RECORD EXCERPTS >>
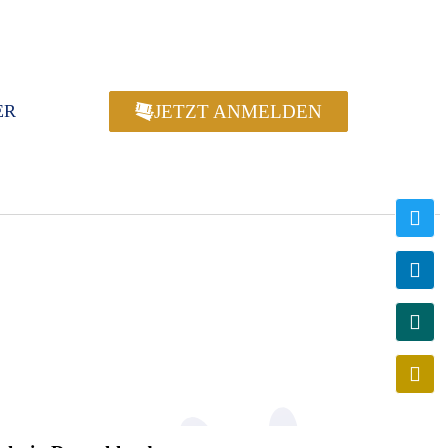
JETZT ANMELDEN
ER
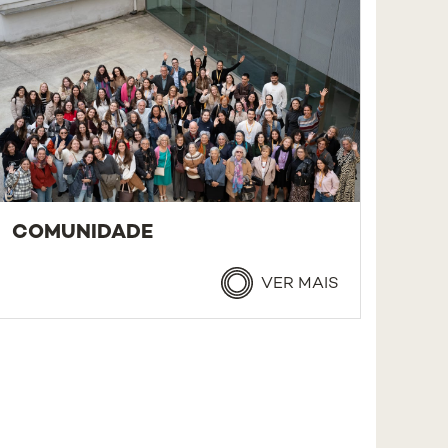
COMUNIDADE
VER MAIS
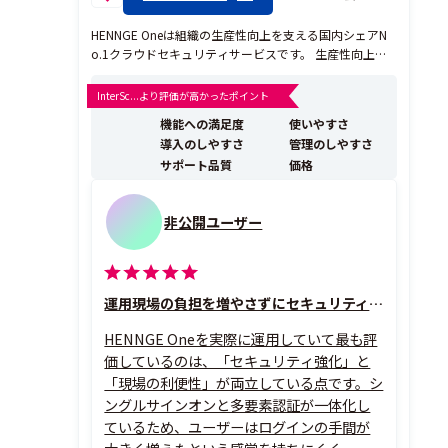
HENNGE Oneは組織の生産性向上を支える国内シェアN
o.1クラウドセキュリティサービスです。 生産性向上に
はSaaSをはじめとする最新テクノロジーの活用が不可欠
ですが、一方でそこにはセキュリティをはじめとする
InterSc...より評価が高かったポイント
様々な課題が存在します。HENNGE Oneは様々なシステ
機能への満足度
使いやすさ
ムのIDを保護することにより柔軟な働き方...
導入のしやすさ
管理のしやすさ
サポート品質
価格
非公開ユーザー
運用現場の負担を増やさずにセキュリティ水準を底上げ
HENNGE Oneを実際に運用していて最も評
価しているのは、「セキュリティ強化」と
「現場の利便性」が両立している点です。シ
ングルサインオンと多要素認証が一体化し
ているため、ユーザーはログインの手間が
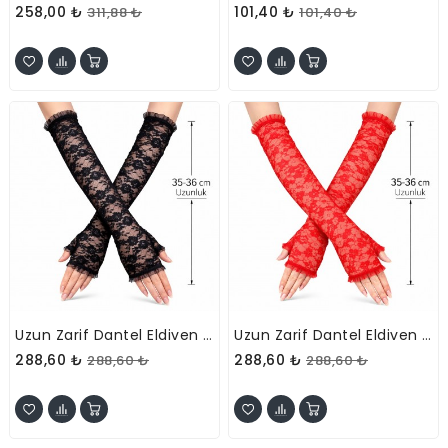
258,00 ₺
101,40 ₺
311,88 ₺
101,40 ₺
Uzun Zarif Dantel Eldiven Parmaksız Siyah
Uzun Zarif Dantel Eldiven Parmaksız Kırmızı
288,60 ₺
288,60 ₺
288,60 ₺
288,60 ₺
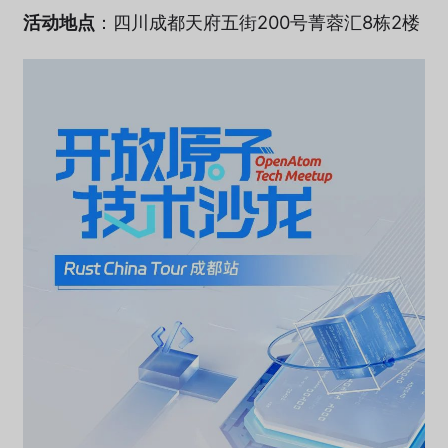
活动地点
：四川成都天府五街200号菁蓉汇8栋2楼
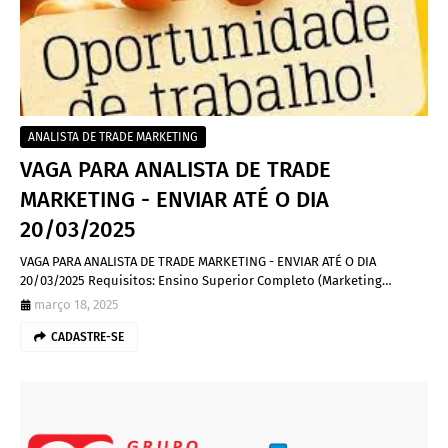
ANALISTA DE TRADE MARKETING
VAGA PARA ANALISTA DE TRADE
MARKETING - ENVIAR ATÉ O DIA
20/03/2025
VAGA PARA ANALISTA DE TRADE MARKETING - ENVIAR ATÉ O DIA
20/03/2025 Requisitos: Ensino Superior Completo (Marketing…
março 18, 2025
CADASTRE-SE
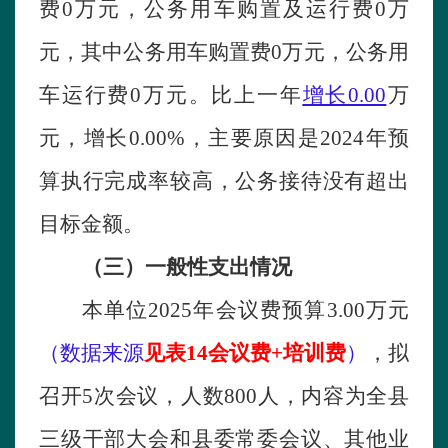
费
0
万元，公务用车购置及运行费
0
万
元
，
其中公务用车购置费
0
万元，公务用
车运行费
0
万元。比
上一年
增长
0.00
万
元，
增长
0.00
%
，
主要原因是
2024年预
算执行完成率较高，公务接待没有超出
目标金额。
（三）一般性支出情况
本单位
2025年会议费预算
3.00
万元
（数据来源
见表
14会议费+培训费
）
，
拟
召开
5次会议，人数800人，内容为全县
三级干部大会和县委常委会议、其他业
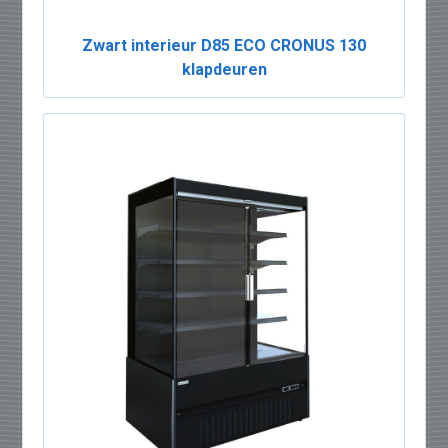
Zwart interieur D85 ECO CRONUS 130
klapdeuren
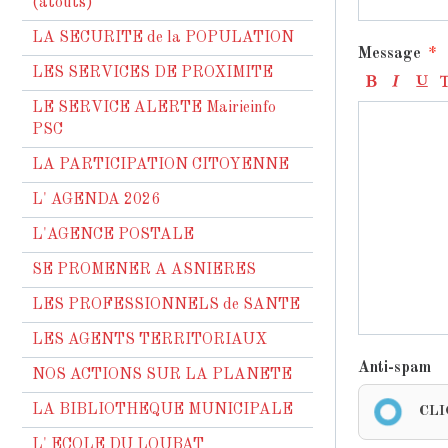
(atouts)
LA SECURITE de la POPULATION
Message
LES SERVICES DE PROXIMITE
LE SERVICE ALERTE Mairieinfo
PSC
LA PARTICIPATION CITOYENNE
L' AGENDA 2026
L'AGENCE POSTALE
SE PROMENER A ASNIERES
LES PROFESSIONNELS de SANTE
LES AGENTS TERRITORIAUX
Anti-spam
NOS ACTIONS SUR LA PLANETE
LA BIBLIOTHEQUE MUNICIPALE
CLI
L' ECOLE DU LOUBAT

TASK BRIEF >>
Report, for the data above, every line in which the string "PARA" appears.

EXPECTED OUTPUT >>
VAGA PARA ANALISTA DE TRADE
VAGA PARA ANALISTA DE TRADE MARKETING - ENVIAR ATÉ O DIA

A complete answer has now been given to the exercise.